Response:       Figure 2 depicts kinetic inhibition of the A-site reaction by tetracycline. As negative controls, the figure contains traces of the reactions inhibited by kirromycin and by deficient in the GTP-hydrolysis variant of EF-Tu H84A. We have additionally introduced a negative control with buffer instead of the ternary complex. As a positive control for the figure, one may consider Figure S1. Figure S1 shows the concentration dependence of the A-site binding monitored by BPY-fluorescence on the ternary complex. Comparison of the values of the rates at the saturation level obtained using Prf20 and BPY labels unambiguously suggests that BPY-fluorescence represents the process of accommodation. Please see our response to critical point 1 by this reviewer for information concerning statistical analyses.

4. Figure 3: same criticism as above

Response:       We have introduced negative control with buffer instead of EF-G. As additional negative controls, one may consider Figure 6 that contains traces with 4 inhibitors of translocation.

5. Figure 4: Provide statistical analyses and give details in the figure legend/methods section. How were the values obtained?

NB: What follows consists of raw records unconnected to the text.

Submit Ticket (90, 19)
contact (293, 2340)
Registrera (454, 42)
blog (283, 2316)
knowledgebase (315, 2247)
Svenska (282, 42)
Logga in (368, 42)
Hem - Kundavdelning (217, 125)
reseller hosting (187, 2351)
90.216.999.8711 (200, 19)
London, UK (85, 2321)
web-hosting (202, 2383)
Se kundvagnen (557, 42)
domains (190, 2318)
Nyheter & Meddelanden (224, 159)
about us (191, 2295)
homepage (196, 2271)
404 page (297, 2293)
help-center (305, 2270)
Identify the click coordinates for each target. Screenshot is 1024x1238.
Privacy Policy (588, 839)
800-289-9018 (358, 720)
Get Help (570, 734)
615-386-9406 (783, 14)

Response:       Bar graphs show the rates of translocation (k₁ of double-exponential fit, Figure 3 and Table 1). Error bars plotted on the graph correspond to respective s.e.m. The information was added to the figure legend.

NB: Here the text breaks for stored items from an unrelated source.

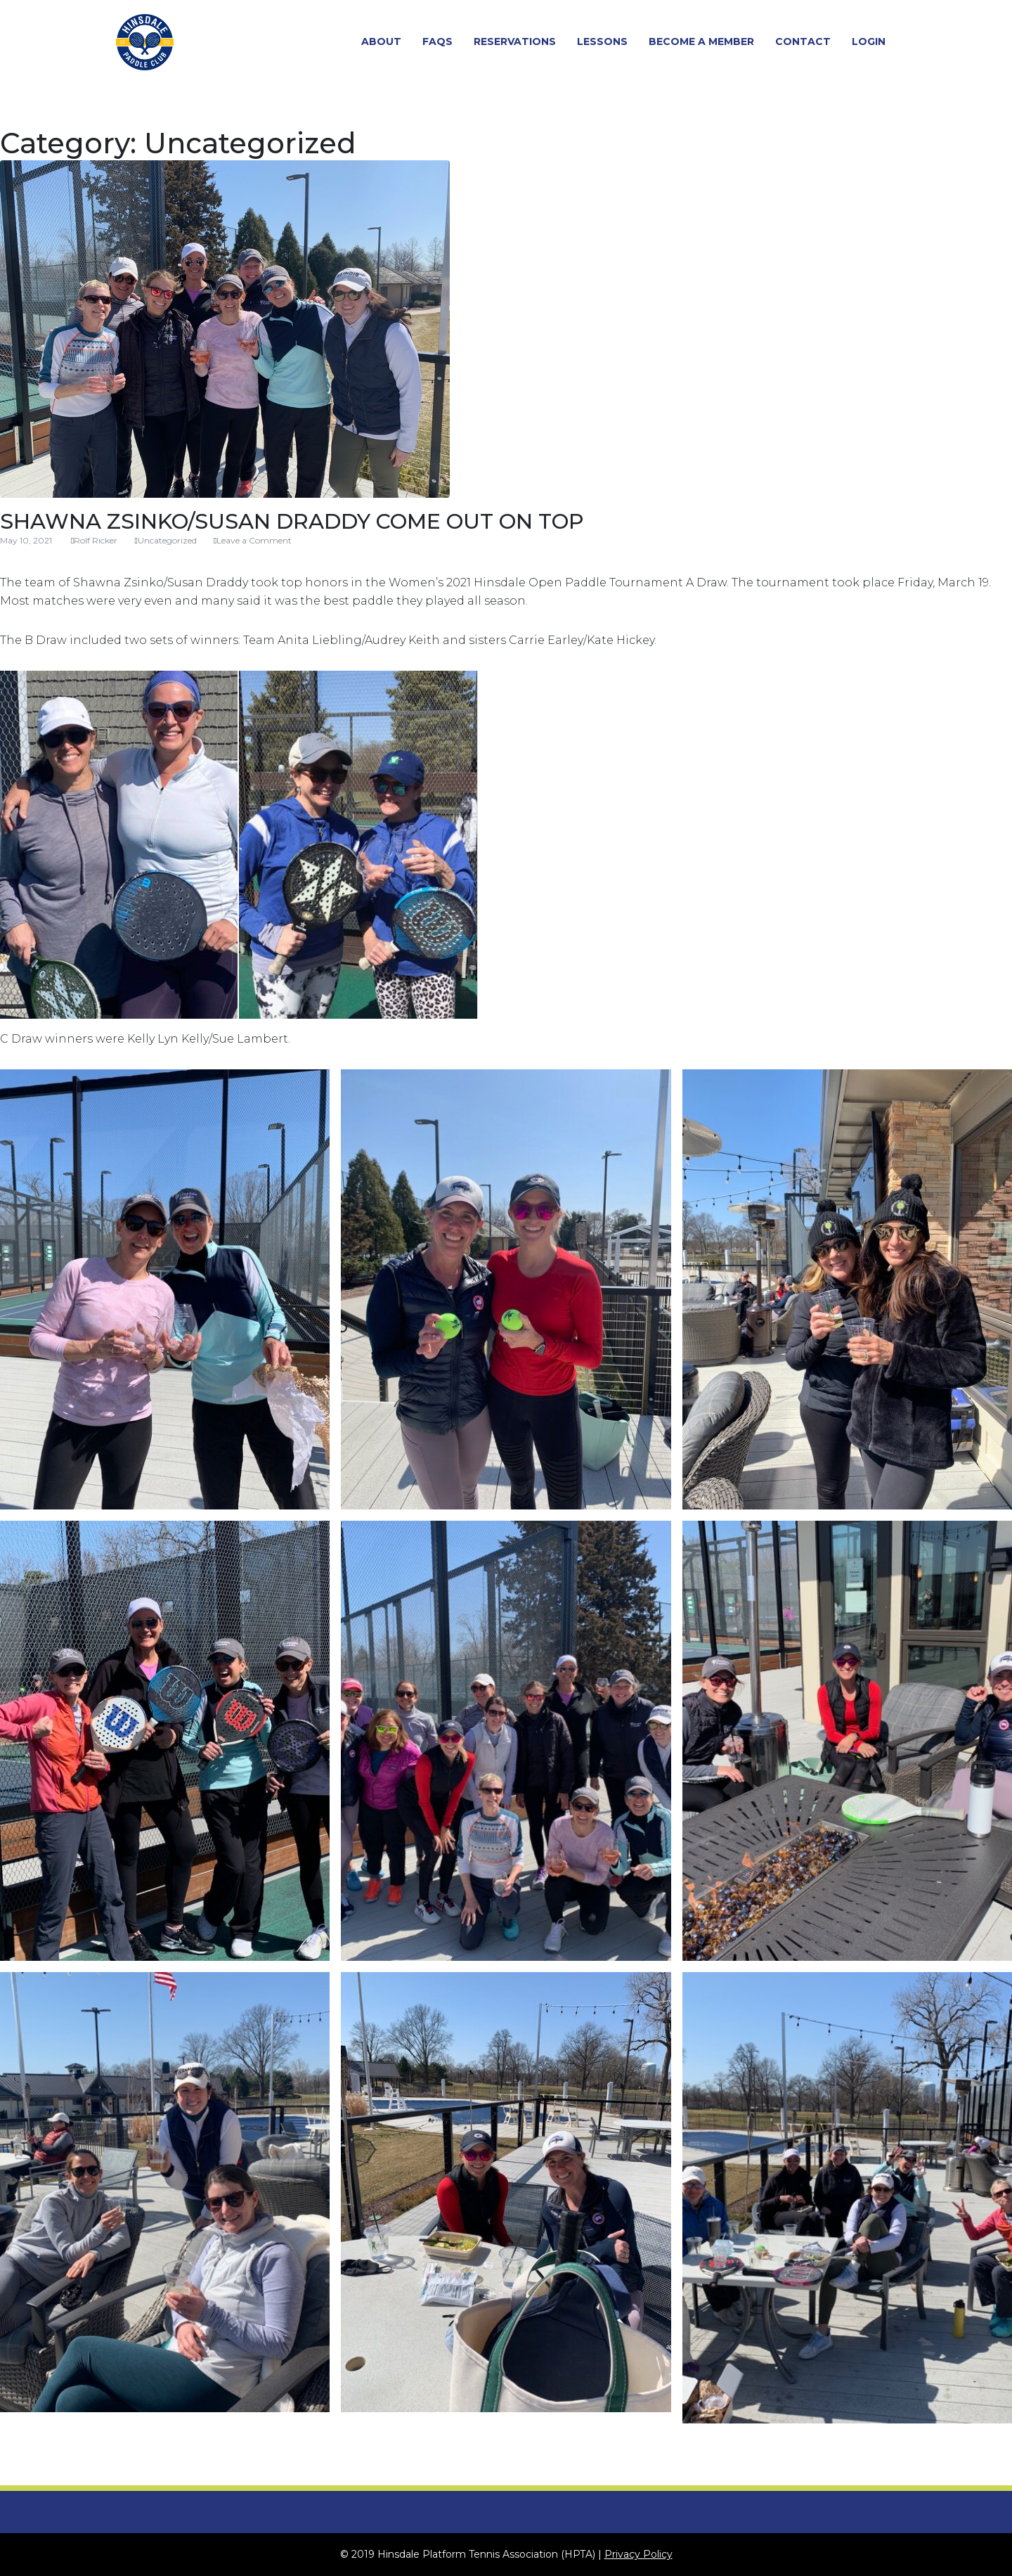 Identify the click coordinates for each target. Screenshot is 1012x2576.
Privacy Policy (638, 2554)
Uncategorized (167, 540)
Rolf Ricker (95, 540)
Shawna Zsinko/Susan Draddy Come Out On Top (291, 521)
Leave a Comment (254, 540) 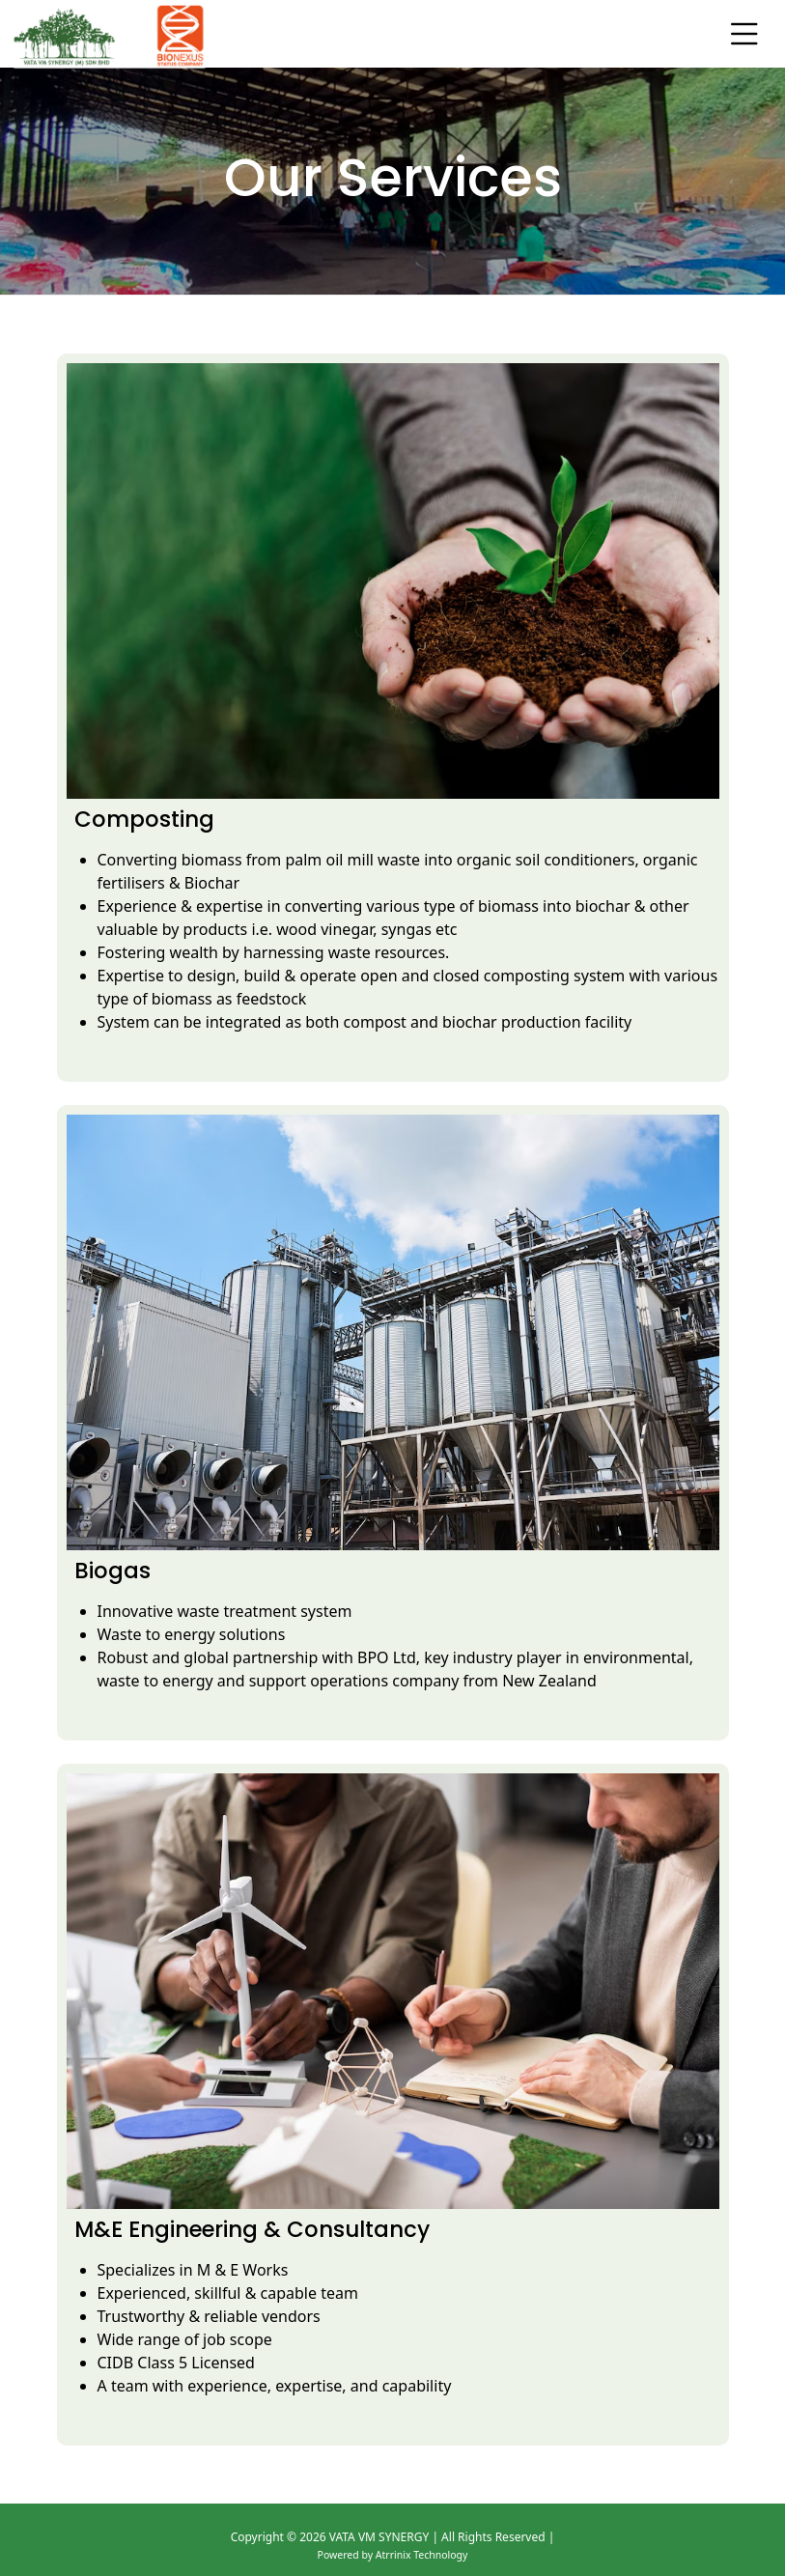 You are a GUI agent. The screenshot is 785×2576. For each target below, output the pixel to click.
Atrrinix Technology (422, 2555)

6. Figure 5: same as above

Response:       The graphs show the temperature dependence of the rates of translocation (k₁ of double-exponential fit, Figure 3 and Table 1). Error bars plotted on the graph correspond to respective s.e.m., however, do not exceed the size of symbols. The source of the values and the way of calculation of the activation energy introduced into the figure legend.

7. Figure 6: same as above

Response:       We have introduced negative control with buffer instead of EF-G.

 

Minor concerns:

1. The manuscript needs to be thoroughly revised for English grammatical errors and sentence structuring issues present throughout the manuscript. This is especially true for the abstract, first part of the introduction section, lines 93-94 (…detect any amendment occurred…), etc.

Response:       Following the suggestion of the reviewer, we have thoroughly revised the manuscript for English weaknesses. Additional attention was given to the text in the Abstract and the Introduction section.

2. the term ‘velocity’ in the abstract seems odd. Maybe the authors can consider more appropriate words like ‘kinetics’?

Response:      We have changed the term ‘velocity’ in the Abstract to ‘kinetics’.

3. What is the rationale behind selecting these specific antibiotics concentrations. If these are based on previous studies, provide appropriate references in the methods section.

Response:      These antibiotics concentrations were chosen based on previous studies, appropriate references were incorporated in the Materials and Methods section.

4. Typographical error at line 364 “pET24a и pET3a”

Response:       The typographical error was corrected.  

 

Round 2

Reviewer 2 Report

I would like to congratulate the authors for successfully addressing the concerns raised by me on the previous version of the manuscript.